No faltan quienes cuestionan la conclusión a la que hemos llegado; por lo que sé, muy pocos lo hacen atacando el Teorema de Bell –aunque los hay–, cuya conclusión es muy generalmente aceptada. Lo que los proponentes del real-localismo sostienen es que_ los experimentos con los que obtenemos ese 4,5/9 no son válidos_, sino que tienen errores de precisión o de concepto que podrían explicar la diferencia con la predicción de 5/9. Sin embargo, es mucho más numeroso el grupo que opina que tanto la teoría como la práctica son bastante sólidas, y que debemos abandonar la idea de un Universo de realidad local, al menos por uno de los dos lados; por ejemplo, la mayor parte de los defensores de la idea de que la cuántica no tiene aún en cuenta todas las variables (es decir, hay “variables ocultas”) piensan que las variables ocultas explican que nos parezca que no hay una realidad objetiva… pero sí aceptan, en su inmensa mayoría, que eso significa necesariamente que debe haber transmisión instantánea de algunas de estas variables entre sistemas físicos.

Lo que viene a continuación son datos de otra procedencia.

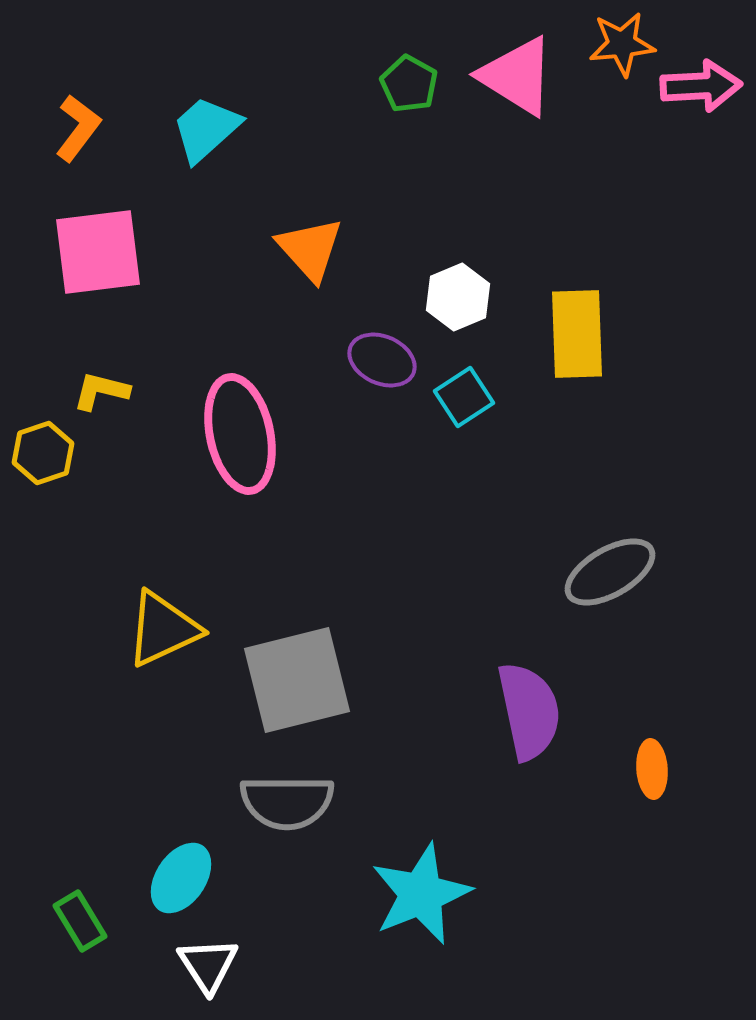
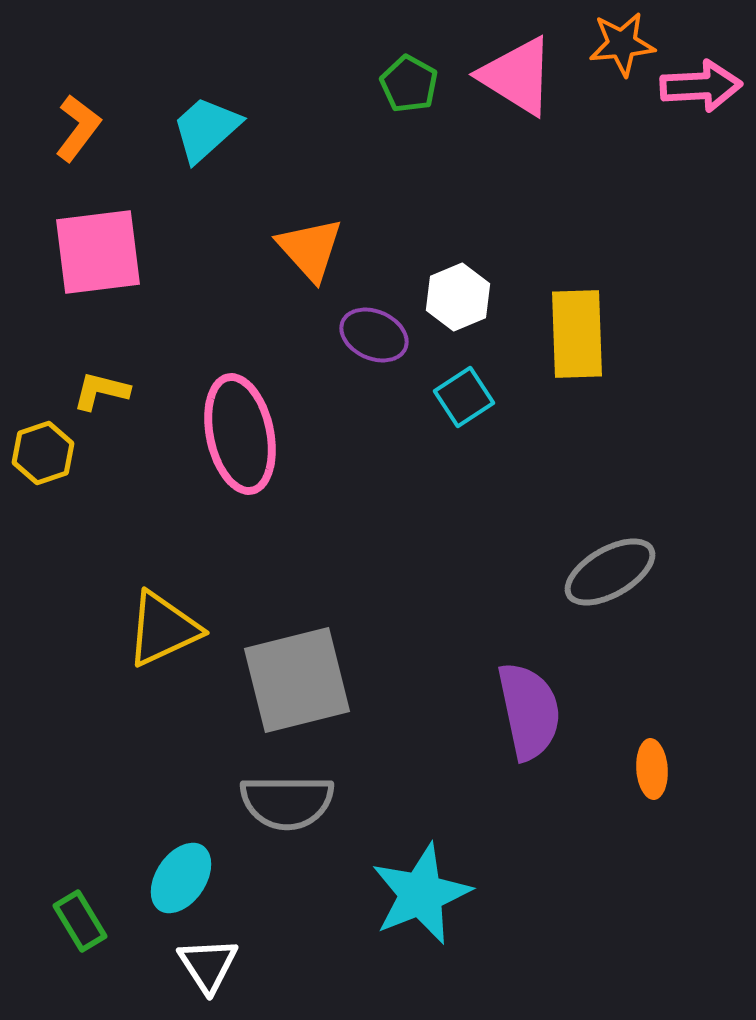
purple ellipse: moved 8 px left, 25 px up
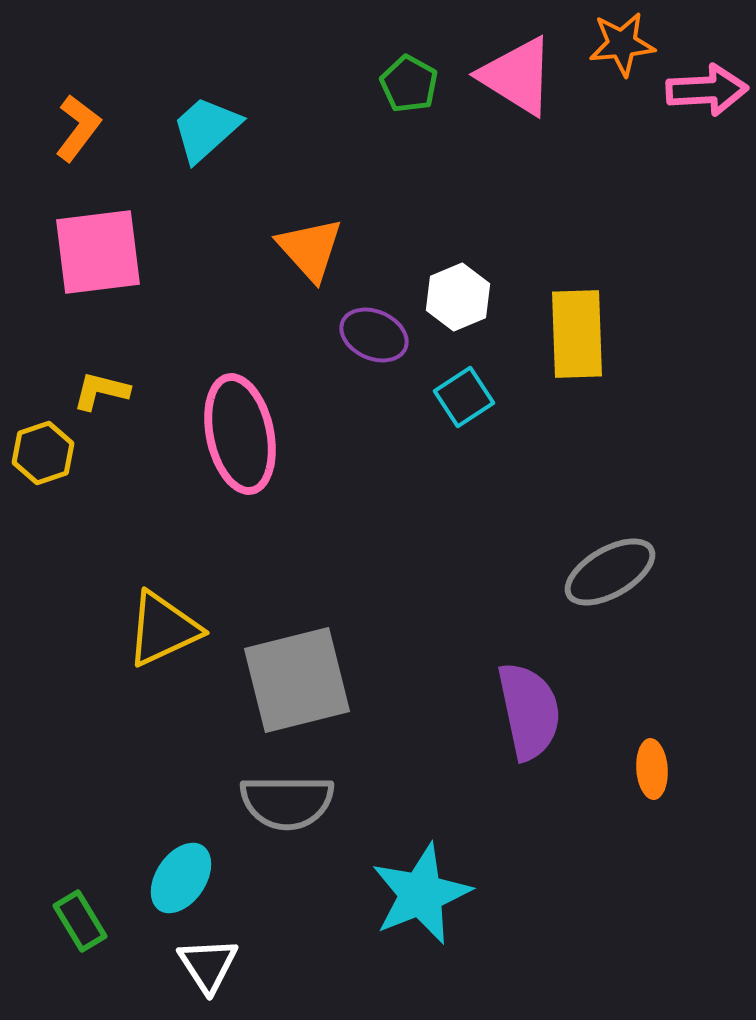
pink arrow: moved 6 px right, 4 px down
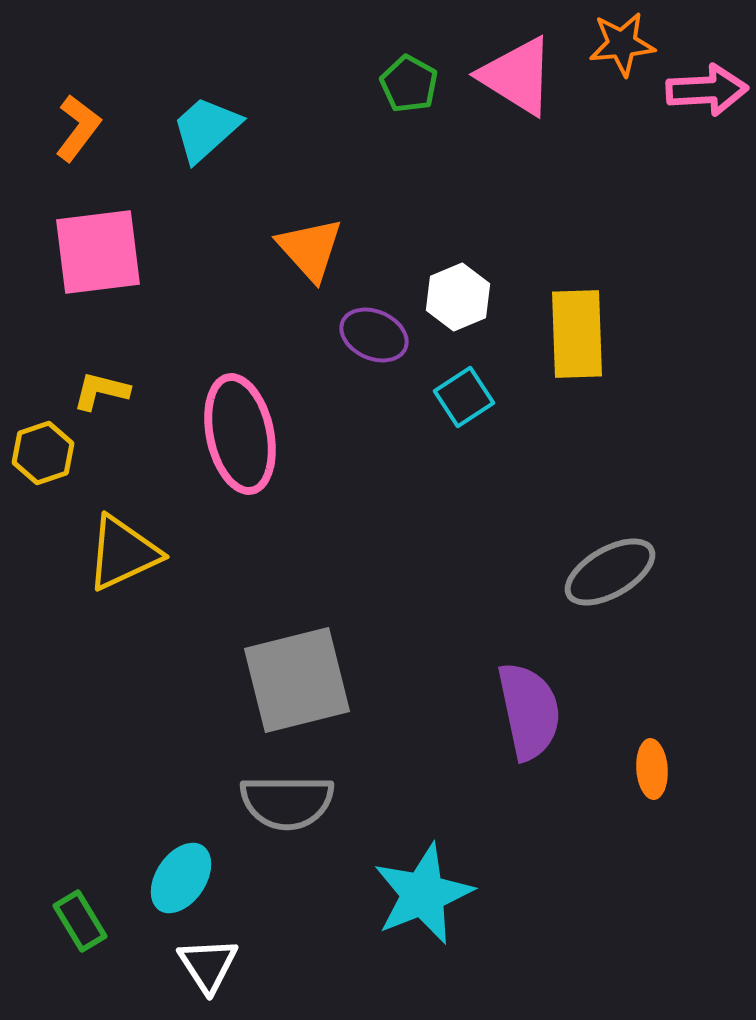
yellow triangle: moved 40 px left, 76 px up
cyan star: moved 2 px right
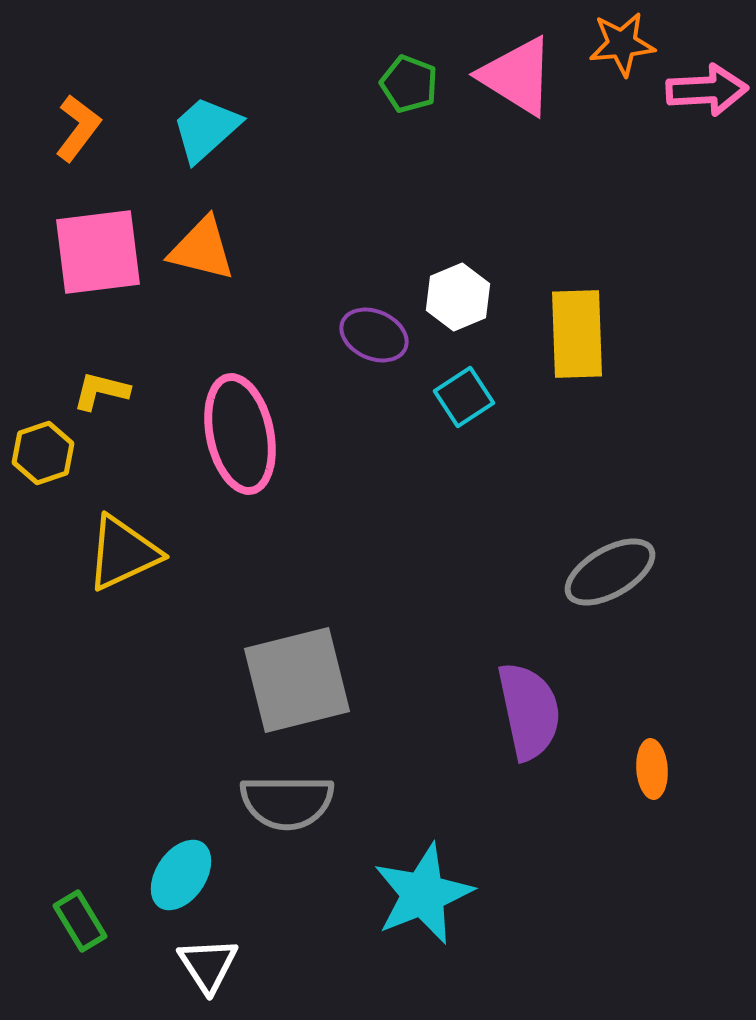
green pentagon: rotated 8 degrees counterclockwise
orange triangle: moved 108 px left; rotated 34 degrees counterclockwise
cyan ellipse: moved 3 px up
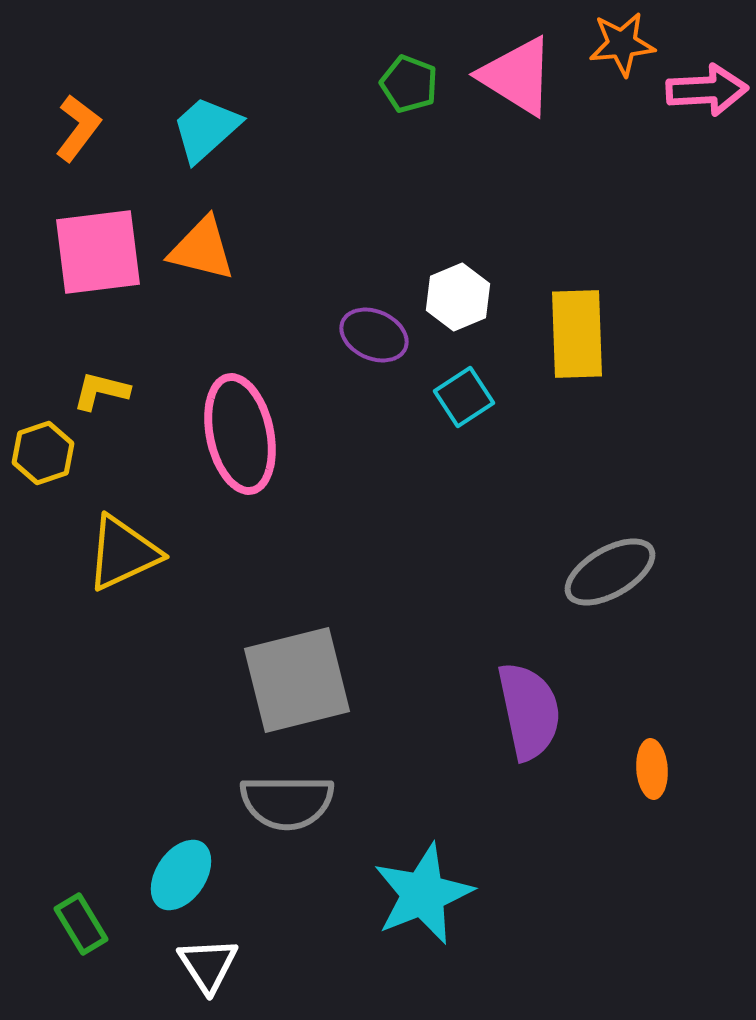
green rectangle: moved 1 px right, 3 px down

Y, sin más, mi salud mental perjudicada irreversiblemente por la elaboración de este artículo, lo mismo que, seguramente, la tuya por leerlo, me retiro a la mazmorra de nuevo. Pero no sin preguntarte, lunático lector de este ladrillo: aunque no tengas manera de demostrar tu afirmación, ¿por qué opción te inclinas tú? ¿real pero no local, local pero no real, o ninguna de las dos cosas? ¿o tal vez estás en el equipo de Einstein y crees que existe una realidad local, y que seguimos fallando en algo?